The perfect volume for any lover of history. Jan 29, 2005
The Oxford History of Greece and the Hellenisic World is a perfect primer for ancient Greek studies on history, literature, philosophy and art, but it is also a great read for the casual history and literature buff (which is the reason I read it!) Spanning from the Archaic Period, with Homer and Hesiod, through the Classical period with Aeschylus and Euripides, to the curious Hellenistic world: a world of three empires (The Antigonids of Macedon, the Seleucids of Western Turkey through to Afghanistan, and the Ptolemies of Egypt) where the Roman influence was penetrating an already crumbled empire unable to defend itself against Roman cultural and military pressures. The Greeks still adopted the slow, inflexible, easily flanked and routed phalanx - no match for the Roman Legions which would soon topple almost all of the three empires.
I must make special mention of certain essays. (This volume is a collection of essays by experts in their fields: as such, some sections are better than others.) The histories are absolutely brilliant, enlightening and fascinating. The discussion of literature is a mixed bag, however. One of my favourite essays is one on Homer's poetry. It must be read to be believed - wonderful stuff. However, the chapter on Elegaic and Lyric Poetry I found to be cryptic garbage. I study English - though admittedly mostly prose and script - and a lot of the discussion went far too deep, far too fast, and, coupled with a piecemeal historical background to be considered, the chapter turned to dust. It is certainly worth reading, but it by far the weakest chapter. The chapters on philosophy were, in fact, my favourite - sitting right up top with Homer. These chapters were probably the only truly "riveting" moments in the book, because the themes they deal with are so large, and the evolution so fascinating. The sections on mythology and religion are solid and informative. Thankfully art and architecture are not neglected, and the chapters concerning their evolution and influence are interesting, if not a little bit too far away from my sphere of interest. The depiction of the various deities and the like, however, was great and complemented the religious chapters well.
The maps and the historical chart (detailing events both social and cultural) are the best I have ever seen in a single paperback volume. The selected readings at the end of each chapter are both comprehensive and accessible, so full marks there. It is a small pity that there isn't a glossary of useful greek terms, but that is of little consequence and does nothing to tarnish this brilliant gem.
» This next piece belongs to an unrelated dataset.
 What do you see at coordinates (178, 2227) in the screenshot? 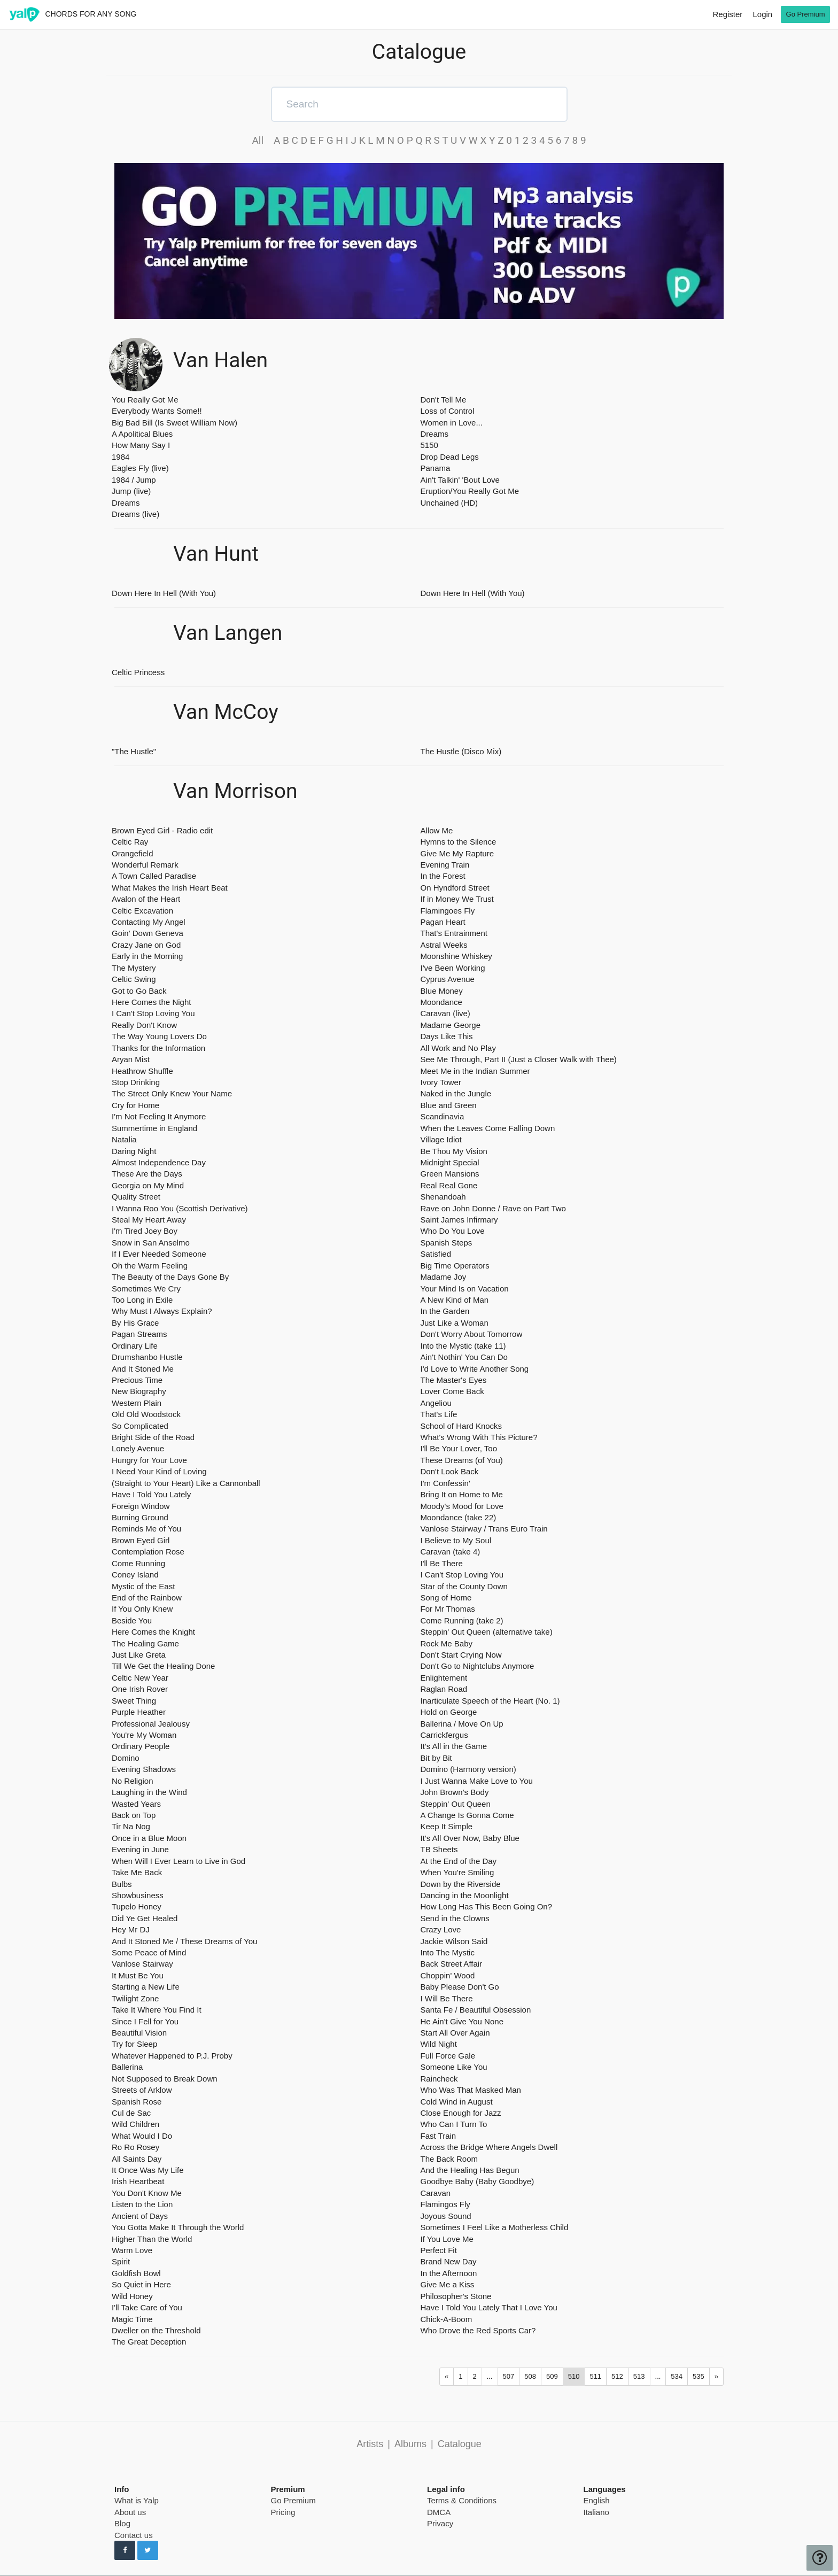
I see `You Gotta Make It Through the World` at bounding box center [178, 2227].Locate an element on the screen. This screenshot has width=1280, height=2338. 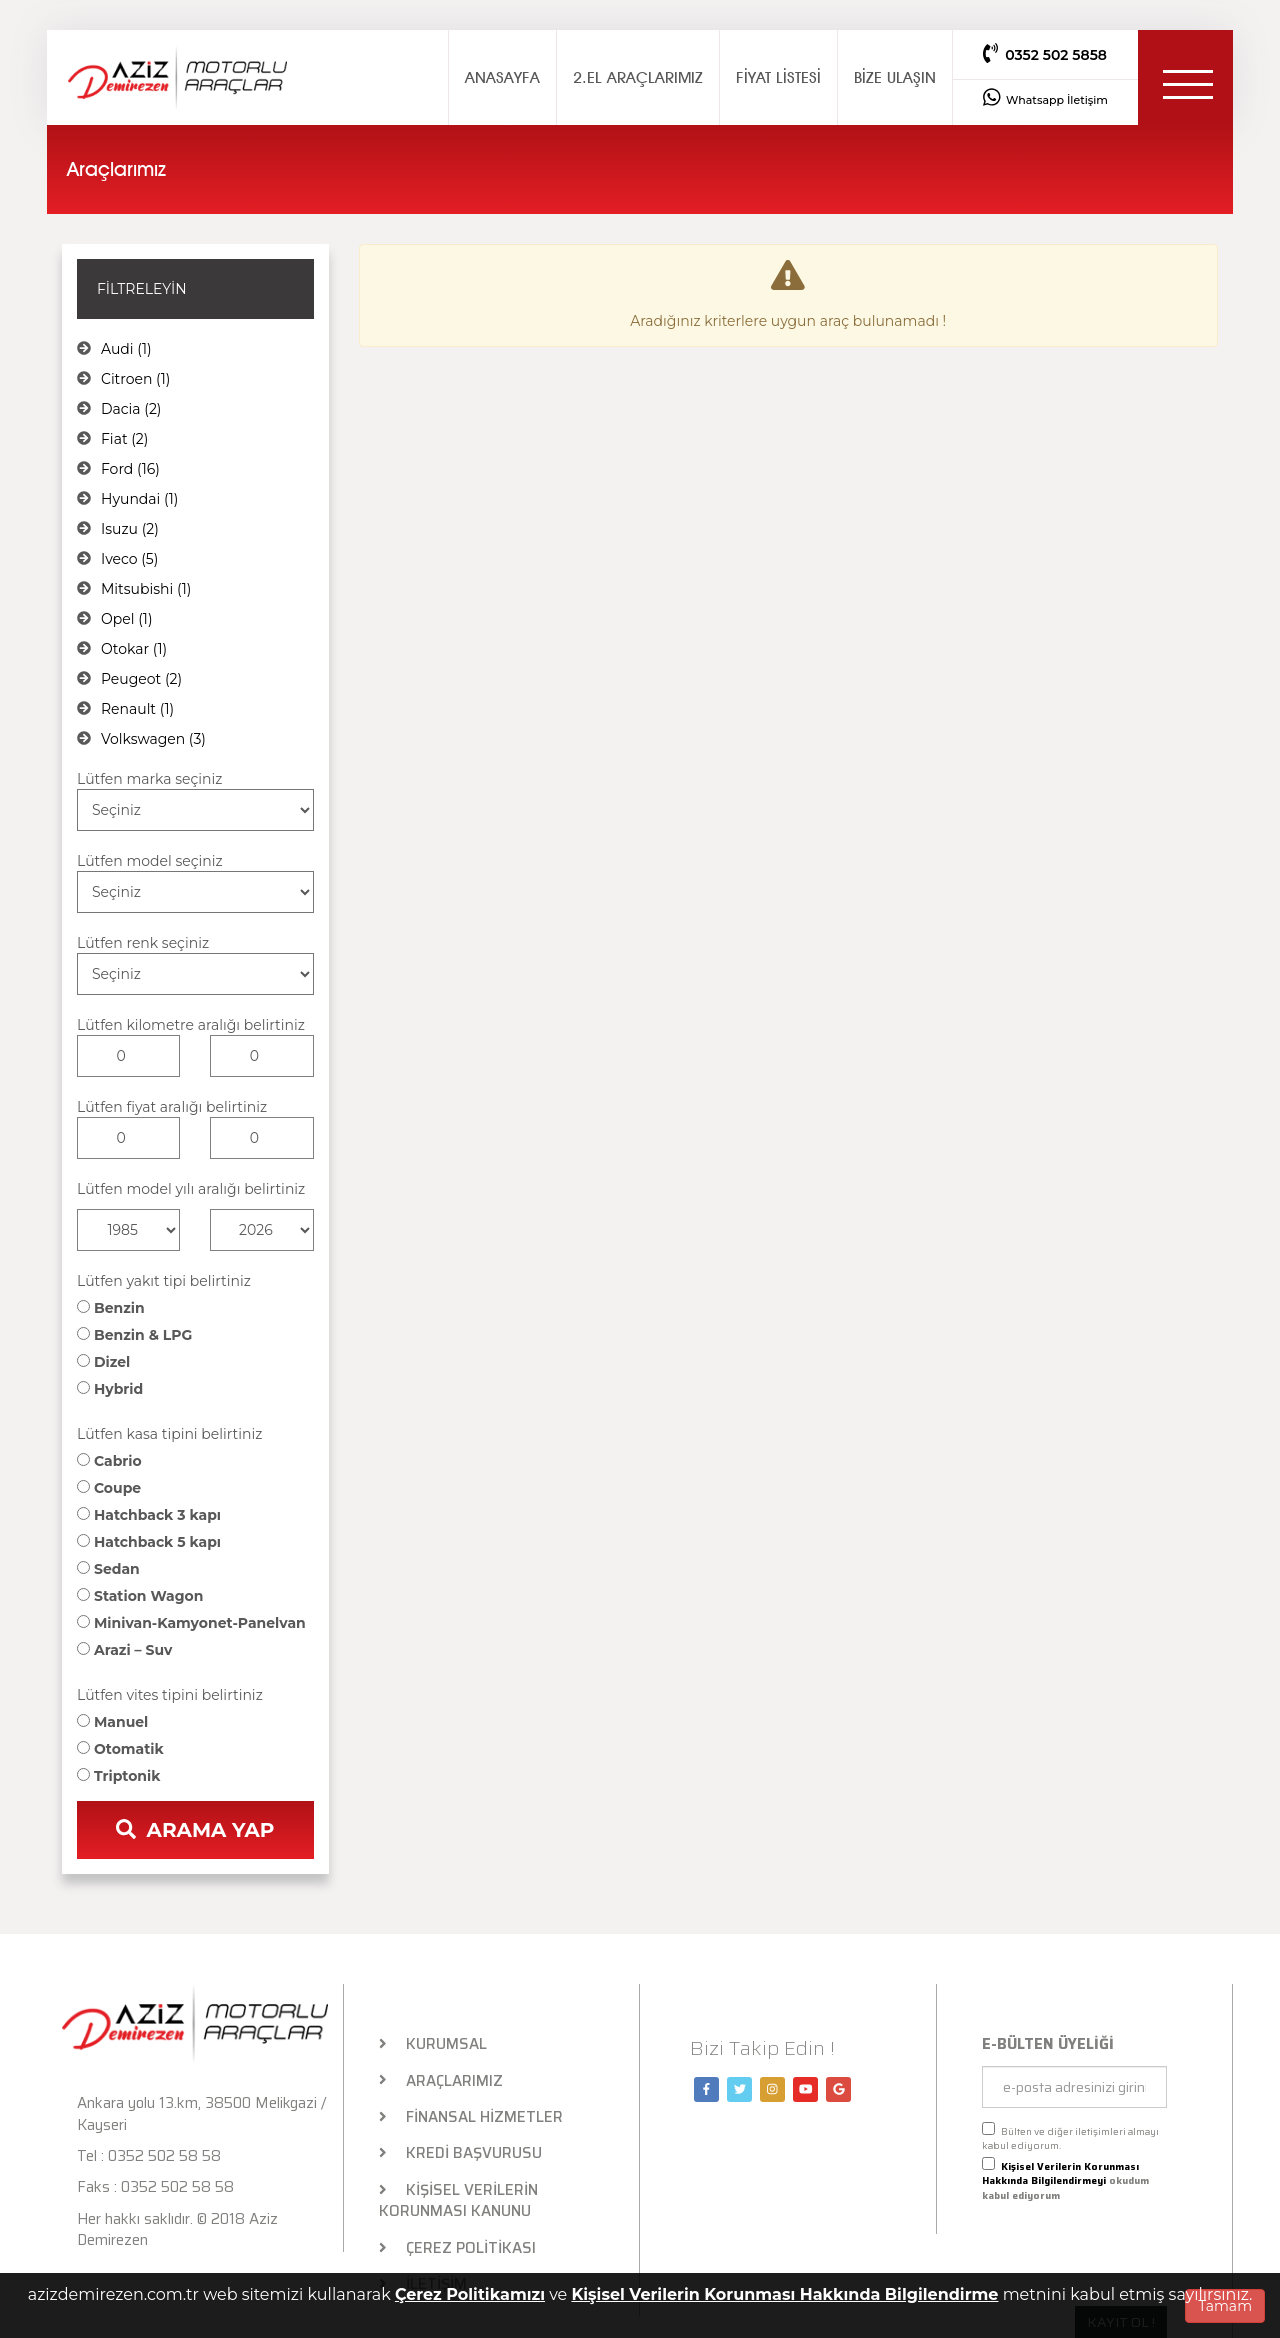
Dacia (2) is located at coordinates (131, 409).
It pains me a bit to see that this book has only one review (now two) to it's name. It deserves to be read. As is said in the introduction of this book: "To see that such things can be true of people whom in some ways we find intelligible and recognizable can help to deliver us from the tyranny of the present, from the assumption that our own habits of action and thought are really inescapable, and from the idea that there are no alternatives. That is the liberating power of the past." (Boardman, p.8)
The past liberates us from ourselves and should not be forgotten. This is something I passionately believe, and I am not even a historian.
It is needless to say but I will say it anyway: buy this book and any other Oxford history you can find - or Cambridge history for that matter - and absord it all. The details are not important the first time through, just withold the themes and the power that comes from reading about a culture alive only in museums and through bastardised archaic customs and throwbacks; of a people extinct or bred out of existence; and of a history lived before our current means of measuring time existed (this was long before the advent of the Julian Calender.)
I am rambling.
Buy. Read. Enjoy.
Good Introduction Apr 30, 2001
This book does an excellent job of serving as a primer for studies of the ancient Greeks.